Tuesday, December 21, 2010

Magical Scented Candles - Who Are They?

I love them.  You love them.  We ALL love them - scented candles.  Who couldn't?  It will make the difference between a dull co-ed hanging out night to a saucy romantic evening.  But why stop there?  I mean, candles do definitely set the mood, but it appears that we only have certain "candle" occasions, such as the holidays, to freshen up the water closet, romantic dates and so on.  Here are some real, unique different candle scents available on the market.  And with these new scents come brand new ways to use them.

THE BACON CANDLE - Great for man parties.  There's simply no way anything could not get better by adding a little bacon to it.  Tacos, burgers, cakes, you name it!  Let's now add parties to the list, thank heavens.  We men know that we have just been WAITING for this candle to roll around.  There's nothing better than sport's chat with the light scent of meat dancing around the room.  Mm-mm!

THE CAMPFIRE CANDLE - For those who love the camping experience but not so much the outdoors aspect of it, this is a great way to enjoy those brisk fall nights with nature with the convenience of a TV but a few feet away!  It's easy: set up an artificial flame somewhere, put up some blankets and stick this candle in the corner of the room.  Off you go!  You're a regular Eagle Scout!
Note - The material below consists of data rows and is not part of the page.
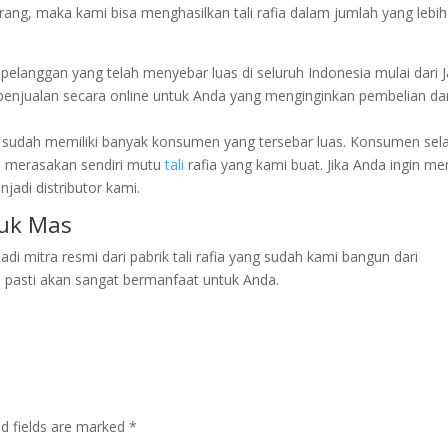
ang, maka kami bisa menghasilkan tali rafia dalam jumlah yang lebih
i pelanggan yang telah menyebar luas di seluruh Indonesia mulai dari 
penjualan secara online untuk Anda yang menginginkan pembelian dar
ini sudah memiliki banyak konsumen yang tersebar luas. Konsumen sel
h merasakan sendiri mutu
tali
rafia yang kami buat. Jika Anda ingin me
jadi distributor kami.
puk Mas
 mitra resmi dari pabrik tali rafia yang sudah kami bangun dari
ni pasti akan sangat bermanfaat untuk Anda.
ed fields are marked
*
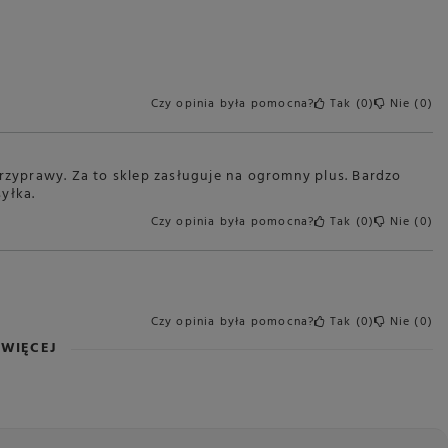
Czy opinia była pomocna?
Tak
0
Nie
0
przyprawy. Za to sklep zasługuje na ogromny plus. Bardzo
yłka.
Czy opinia była pomocna?
Tak
0
Nie
0
Czy opinia była pomocna?
Tak
0
Nie
0
WIĘCEJ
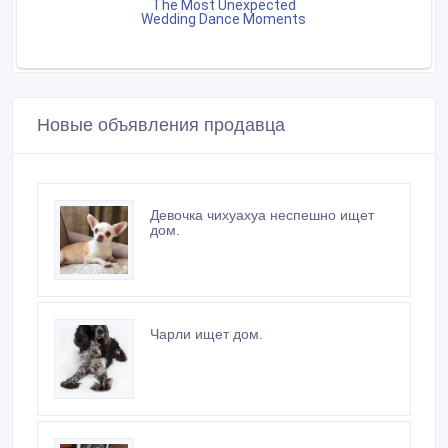
Новые объявления продавца
Девочка чихуахуа неспешно ищет
дом.
Чарли ищет дом.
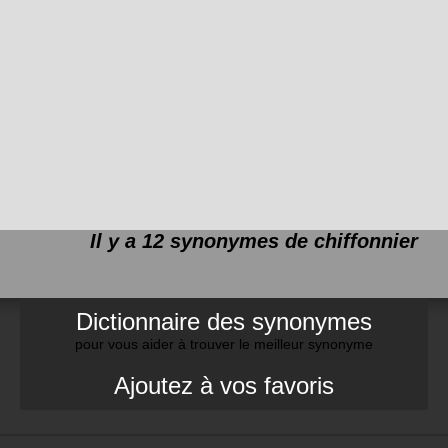
Il y a 12 synonymes de
chiffonnier
Dictionnaire des synonymes
pour vous aider à trouver le meilleur synonyme
Ajoutez à vos favoris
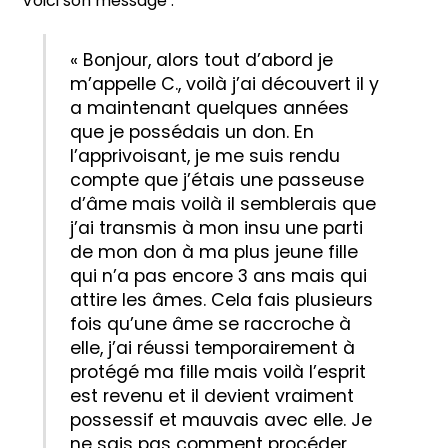
Voici son message :
«
Bonjour, alors tout d’abord je
m’appelle C., voilà j’ai découvert il y
a maintenant quelques années
que je possédais un don. En
l’apprivoisant, je me suis rendu
compte que j’étais une passeuse
d’âme mais voilà il semblerais que
j’ai transmis à mon insu une parti
de mon don à ma plus jeune fille
qui n’a pas encore 3 ans mais qui
attire les âmes. Cela fais plusieurs
fois qu’une âme se raccroche à
elle, j’ai réussi temporairement à
protégé ma fille mais voilà l’esprit
est revenu et il devient vraiment
possessif et mauvais avec elle. Je
ne sais pas comment procéder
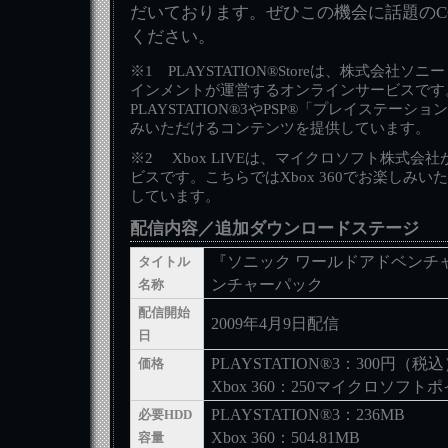
だいております。ぜひこの機会に話題のC
ください。
※1 PLAYSTATION®Storeは、株式会社
インメントが運営するオンラインサービスです
PLAYSTATION®3やPSP®「プレイステー
みいただけるコンテンツを提供しています。
※2 Xbox LIVEは、マイクロソフト株式会
ビスです。こちらではXbox 360でお楽しみ
しています。
配信内容／追加ダウンロードステージ
『ソニック ワールドアドベンチ
タイトル
ンチャーパック
名称
配信開始
2009年4月9日配信
日
PLAYSTATION®3：300円（税
価格
Xbox 360：250マイクロソフト
PLAYSTATION®3：236MB
必要HDD
Xbox 360：504.81MB
容量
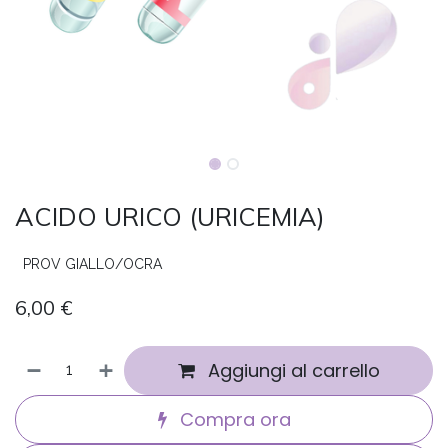
ACIDO URICO (URICEMIA)
PROV GIALLO/OCRA
6,00
€
Aggiungi al carrello
Compra ora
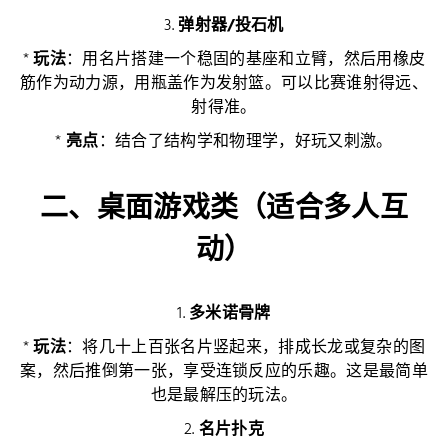
3.
弹射器/投石机
*
玩法
：用名片搭建一个稳固的基座和立臂，然后用橡皮
筋作为动力源，用瓶盖作为发射篮。可以比赛谁射得远、
射得准。
*
亮点
：结合了结构学和物理学，好玩又刺激。
二、桌面游戏类（适合多人互
动）
1.
多米诺骨牌
*
玩法
：将几十上百张名片竖起来，排成长龙或复杂的图
案，然后推倒第一张，享受连锁反应的乐趣。这是最简单
也是最解压的玩法。
2.
名片扑克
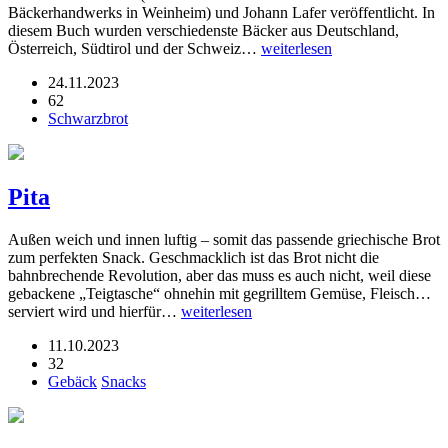
Bäckerhandwerks in Weinheim) und Johann Lafer veröffentlicht. In
diesem Buch wurden verschiedenste Bäcker aus Deutschland,
Österreich, Südtirol und der Schweiz…
weiterlesen
24.11.2023
62
Schwarzbrot
Pita
Außen weich und innen luftig – somit das passende griechische Brot
zum perfekten Snack. Geschmacklich ist das Brot nicht die
bahnbrechende Revolution, aber das muss es auch nicht, weil diese
gebackene „Teigtasche“ ohnehin mit gegrilltem Gemüse, Fleisch…
serviert wird und hierfür…
weiterlesen
11.10.2023
32
Gebäck
Snacks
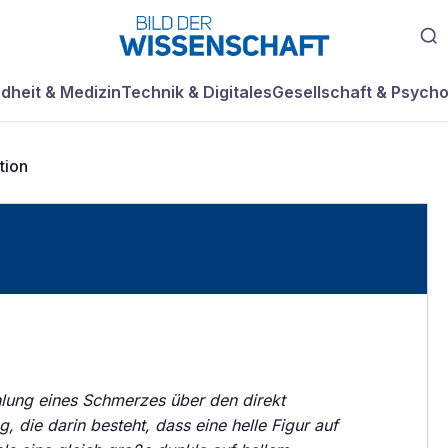
dheit & Medizin
Technik & Digitales
Gesellschaft & Psycho
ation
lung eines Schmerzes über den direkt
, die darin besteht, dass eine helle Figur auf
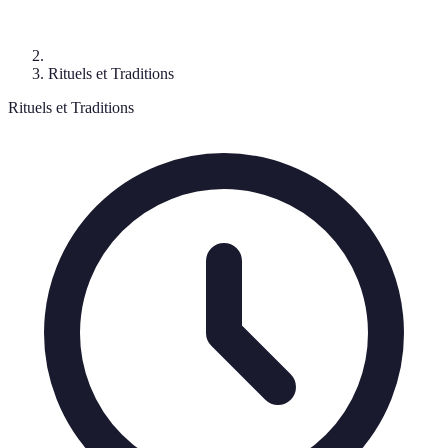
Rituels et Traditions
Rituels et Traditions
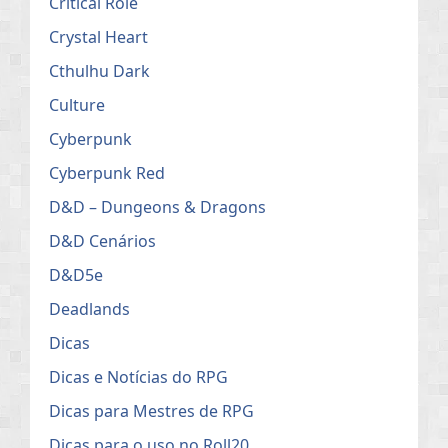
Critical Role
Crystal Heart
Cthulhu Dark
Culture
Cyberpunk
Cyberpunk Red
D&D – Dungeons & Dragons
D&D Cenários
D&D5e
Deadlands
Dicas
Dicas e Notícias do RPG
Dicas para Mestres de RPG
Dicas para o uso no Roll20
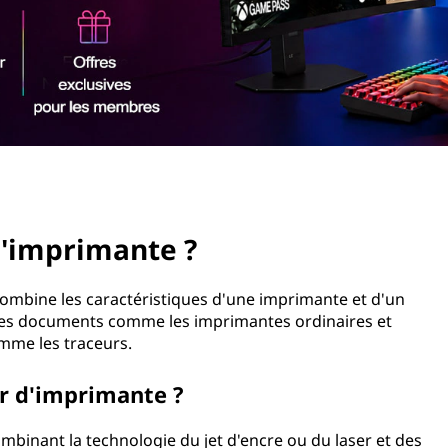
d'imprimante ?
combine les caractéristiques d'une imprimante et d'un
 des documents comme les imprimantes ordinaires et
omme les traceurs.
r d'imprimante ?
binant la technologie du jet d'encre ou du laser et des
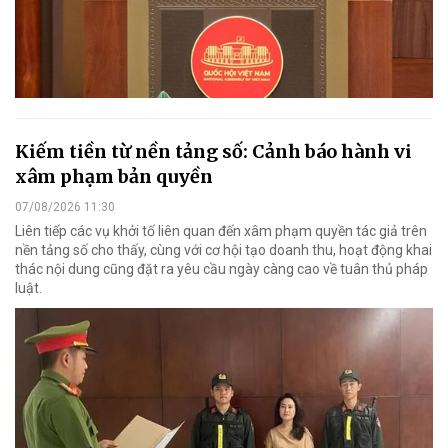
Kiếm tiền từ nền tảng số: Cảnh báo hành vi
xâm phạm bản quyền
07/08/2026 11:30
Liên tiếp các vụ khởi tố liên quan đến xâm phạm quyền tác giả trên
nền tảng số cho thấy, cùng với cơ hội tạo doanh thu, hoạt động khai
thác nội dung cũng đặt ra yêu cầu ngày càng cao về tuân thủ pháp
luật.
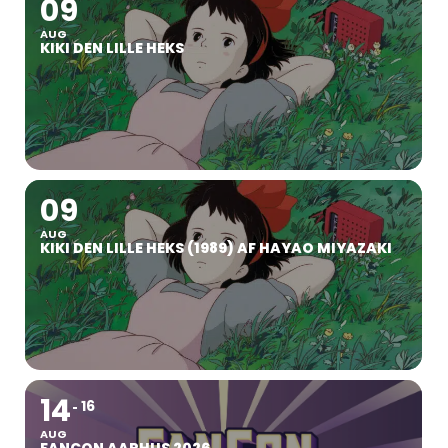
09
AUG
KIKI DEN LILLE HEKS
09
AUG
KIKI DEN LILLE HEKS (1989) AF HAYAO MIYAZAKI
14
16
AUG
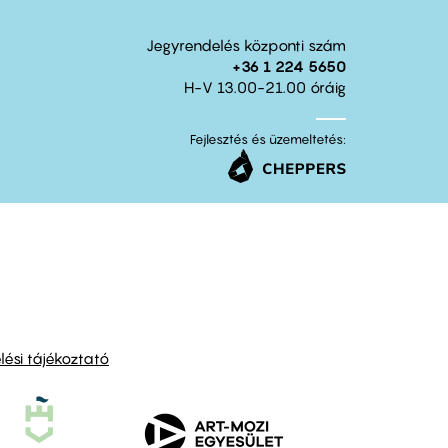
Jegyrendelés központi szám
+36 1 224 5650
H-V 13.00-21.00 óráig
Fejlesztés és üzemeltetés:
ési tájékoztató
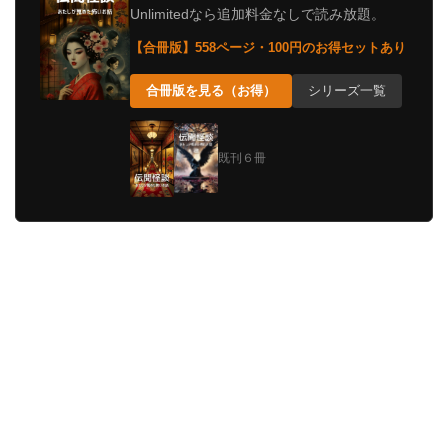
Unlimitedなら追加料金なしで読み放題。
【合冊版】558ページ・100円のお得セットあり
合冊版を見る（お得）
シリーズ一覧
既刊６冊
THE PIZZA CANDLE - You know those weekends.  You're playing video games while all of your friends and room mates are out with their girlfriends or wives or whatever.  You're alone.  You get the picture.  You wish that those cardboard cutouts would play Halo with you, but let's be serious - they don't really do a whole lot helping pretend you're hosting a party.  It's you and you alone.  Light up a Pizza Candle, and boy does it seem like a party every night!  Whether you are by yourself or if you're just too cheap to buy real pizza, you'll be the life of the party!  Give it a try!

THE SAWDUST CANDLE - Oh no!  You're manly neighbor Steve is coming over to the house to borrow a hammer!  He is going to be upset to see your garage in pristine, untouched condition.  No projects have been done by you lately!  Quick!  Run and grab the sawdust candle and throw some nails, hammers and oil on the garage floor!  Instant manhood is the name of this candle.

THE NEW CAR CANDLE - Have a blind friend?  Want to play a funny trick on him?  Invite him over to the house and sit him down and pretend you're driving in a new luxury car!  It will sure smell like it.  He will definitely be impressed!  At least until he finds out that you played a dirty trick on him, then he'll probably never come visit you again.

Dear readers, these are all indeed real candles.  Google them if you like, purchase them.  Find even stranger flavors and use them for even more novel situations!  Be sure to report to me and let me know how it goes!


  1. Mr. mackey, i get the feeling that you have used the pizza candle before, probably recently!

  2. You are correct, good sir.

    You're free to join the party whenever you like.